Sinirle söylenerek işine geri dönerken mutfağın girişinde avını izleyen kocasından habersizdi. Mustafa, karısının her hareketinde açılan göğüslerine çıplak boynuna ilgiyle bakıyordu.

Zeynep daldığı hülyadan uyandı. Birdenbire ürperip irkildi. Bir an heyecanlı bir ifadeye bürünen yüzü, sonra tekrar eski mânasız hâlini aldı.

Gözlerinde olan parıltı söndü. Sonra uysal bir edâ ile başını eğdi. Aklında kocasının bedenine ettikleri dolanırken kendini kaybetmişti öyle vakti .Leğendeki patatesleri kestiği parmağına rağmen soyup doğradı. Doğrulup altını yaktığı ocağa büyük tencereyi koyup soğanları döküp pembeleşene kadar kavurup hazır ettiklerini tencereye döküp harmanladı.

Bedenini saran kollar ile irkilip arkasını dönmek istedi. Lâkin kocasının arsız elleri göğüslerini avuçlayıp sıkınca bedeni dokunuşun etkisiyle durduğu yerde titredi. Ocaktaki yemeği kendi haline bırakan Zeynep meftunu olduğu kocasının etkisinden çıkıp önünü döndü. Gözleri tehlikeli bir biçimde parladı. Kocasına boyun eğmiyordu.

"O nasıl bakış kadın, düşmanını mı gördün?"

Zeynep kocasının muzip sesiyle yumuşamadan cevap verdi:

"De hele neredeydin Karacadağ'ın Ağa'sı ? Sen beni eyice dışarda beklettigin adamlarından belledin karınım ben senin!"

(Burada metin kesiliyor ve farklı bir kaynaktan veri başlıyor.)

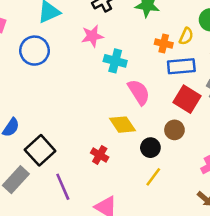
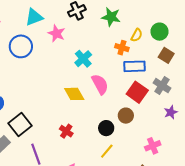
pink star: (92, 36) -> (57, 33), moved, turned 30
yellow semicircle: (186, 36) -> (137, 35), moved
cyan cross: (115, 61) -> (83, 59), turned 30
yellow diamond: (123, 125) -> (74, 94), moved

Mustafa bir köyü dize getirip onca adama iş yaptırır, köylüyü kollardı da karşısındaki dilli karısına ne edeceğini bilmezdi. Açıktaki mis kokulu gerdanında bakıp iç çekti zira aklını çeliyordu. Karısının dilinden dökülen suali bile unutmuştu.

"Cevabın yok mu ağam karına?"

Mustafa aklındaki düşüncelerin gidişatı ile karısının sitemli sorularını birbirine karıştırmıştı burada biraz daha fazla kalırsa işler hiç iyi yere gitmeyecekti.

"Yemeğin altını kapat hele avluya gel."

Zeynep, kocasının dediğini yapıp nazlı bir edayla önünden geçip avluya çıktı. Ne işvesi bitiyordu ne cilvesi. Mustafa kadının atığı adımları takip edip avluya çıktı. Aklındaki düşünceler değişmeyecekti belliydi.

Karısının kurulduğu tahtaları cilalanmış sandalyenin karşına oturup karısına baktı. Yeşil gözleri ışıkta parıldıyordu.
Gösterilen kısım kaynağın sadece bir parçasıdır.